Octopus-inspired Distributed Control for Soft Robotic Arms: A Graph Neural Network-Based Attention Policy with Environmental Interaction
This work addresses the challenge of resilient coordination for soft robotic arms in complex environments, representing an incremental improvement with a novel method for a known bottleneck.
The paper tackled the problem of controlling segmented soft robotic arms in contact-rich environments by proposing SoftGM, an octopus-inspired distributed control architecture using graph neural networks, which achieved the best performance in a wall-with-hole task compared to six MARL baselines.

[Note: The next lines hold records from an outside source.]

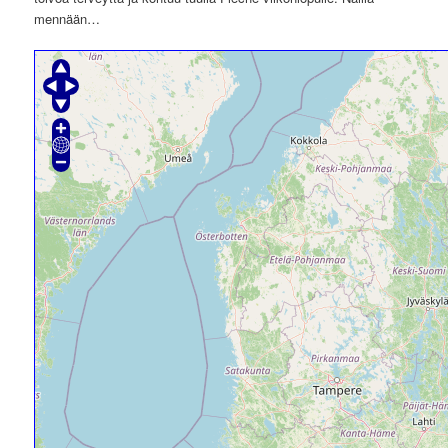
mennään…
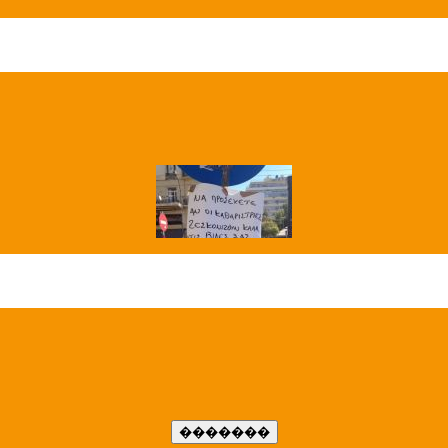
��� ����
�����..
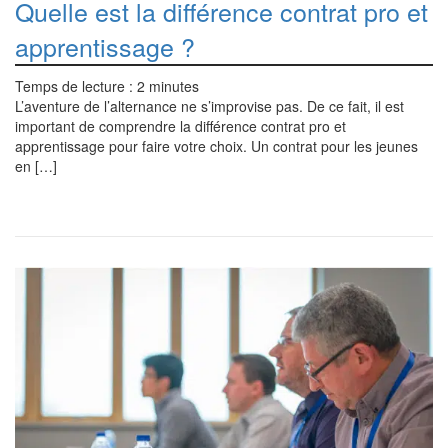
Quelle est la différence contrat pro et
apprentissage ?
Temps de lecture :
2
minutes
L’aventure de l’alternance ne s’improvise pas. De ce fait, il est
important de comprendre la différence contrat pro et
apprentissage pour faire votre choix. Un contrat pour les jeunes
en […]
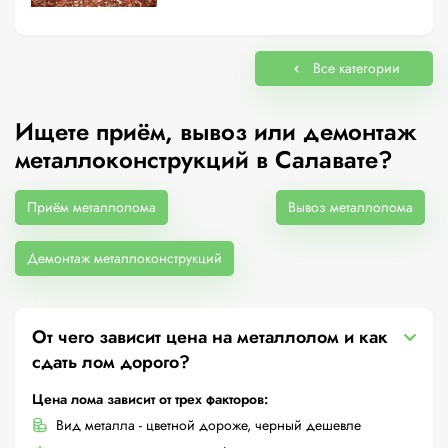
Все категории
Ищете приём, вывоз или демонтаж
металлоконструкций в Салавате?
Приём металлолома
Вывоз металлолома
Демонтаж металлоконструкций
От чего зависит цена на металлолом и как
сдать лом дорого?
Цена лома зависит от трех факторов:
Вид металла - цветной дороже, черный дешевле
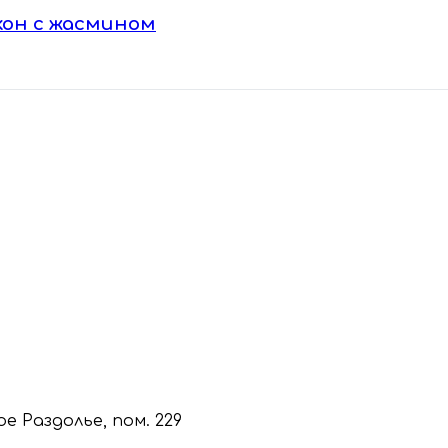
кон с жасмином
кое Раздолье, пом. 229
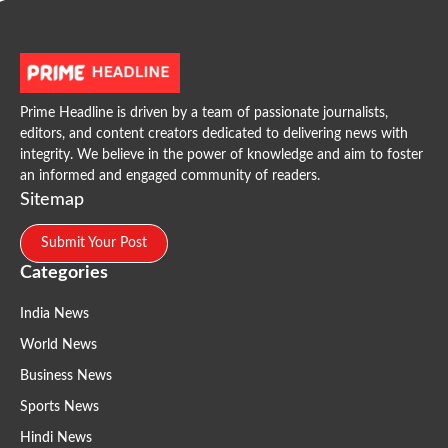
Prime Headline is driven by a team of passionate journalists,
editors, and content creators dedicated to delivering news with
integrity. We believe in the power of knowledge and aim to foster
an informed and engaged community of readers.
Sitemap
Submit Your Post
Categories
India News
World News
Business News
Sports News
Hindi News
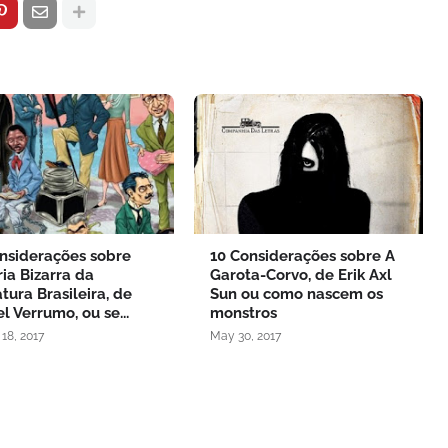
nsiderações sobre
10 Considerações sobre A
ria Bizarra da
Garota-Corvo, de Erik Axl
atura Brasileira, de
Sun ou como nascem os
l Verrumo, ou se...
monstros
18, 2017
May 30, 2017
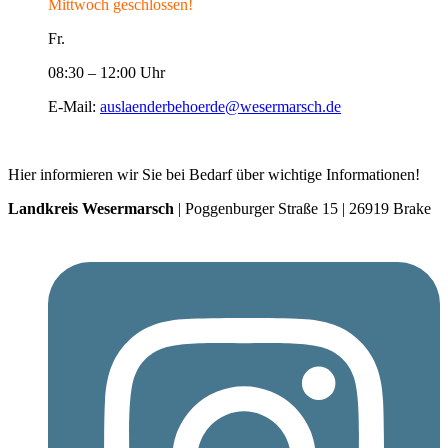
Mittwoch geschlossen!
Fr.
08:30 – 12:00 Uhr
E-Mail:
auslaenderbehoerde@wesermarsch.de
Hier informieren wir Sie bei Bedarf über wichtige Informationen!
Landkreis Wesermarsch
| Poggenburger Straße 15 | 26919 Brake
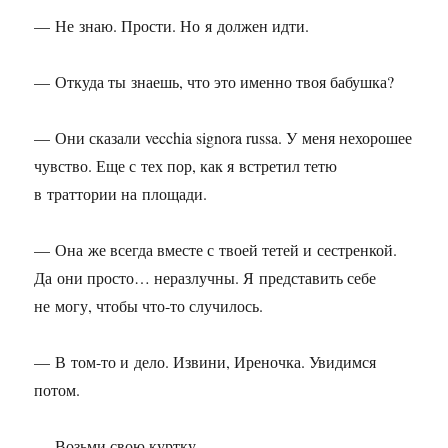
— Не знаю. Прости. Но я должен идти.
— Откуда ты знаешь, что это именно твоя бабушка?
— Они сказали vecchia signora russa. У меня нехорошее
чувство. Еще с тех пор, как я встретил тетю
в траттории на площади.
— Она же всегда вместе с твоей тетей и сестренкой.
Да они просто… неразлучны. Я представить себе
не могу, чтобы что-то случилось.
— В том-то и дело. Извини, Иреночка. Увидимся
потом.
— Возьми свою куртку.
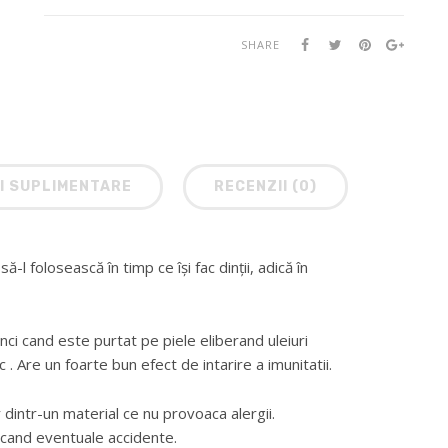
SHARE
I SUPLIMENTARE
RECENZII (0)
l folosească în timp ce își fac dinții, adică în
nci cand este purtat pe piele eliberand uleiuri
 . Are un foarte bun efect de intarire a imunitatii.
 dintr-un material ce nu provoaca alergii.
icand eventuale accidente.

This paper proposes SoftGM, an octopus-inspired distributed control architecture for segmented soft robotic arms that learn to reach targets in contact-rich environments using online obstacle discovery without relying on global obstacle geometry. SoftGM formulates each arm section as a cooperative agent and represents the arm-environment interaction as a graph. SoftGM uses a two-stage graph attention message passing scheme following a Centralised Training Decentralised Execution (CTDE) paradigm with a centralised critic and decentralised actor. We evaluate SoftGM in a Cosserat-rod simulator (PyElastica) across three tasks that increase the complexity of the environment: obstacle-free, structured obstacles, and a wall-with-hole scenario. Compared with six widely used MARL baselines (IDDPG, IPPO, ISAC, MADDPG, MAPPO, MASAC) under identical information content and training conditions, SoftGM matches strong CTDE methods in simpler settings and achieves the best performance in the wall-with-hole task. Robustness tests with observation noise, single-section actuation failure, and transient disturbances show that SoftGM preserves success while keeping control effort bounded, indicating resilient coordination driven by selective contact-relevant information routing.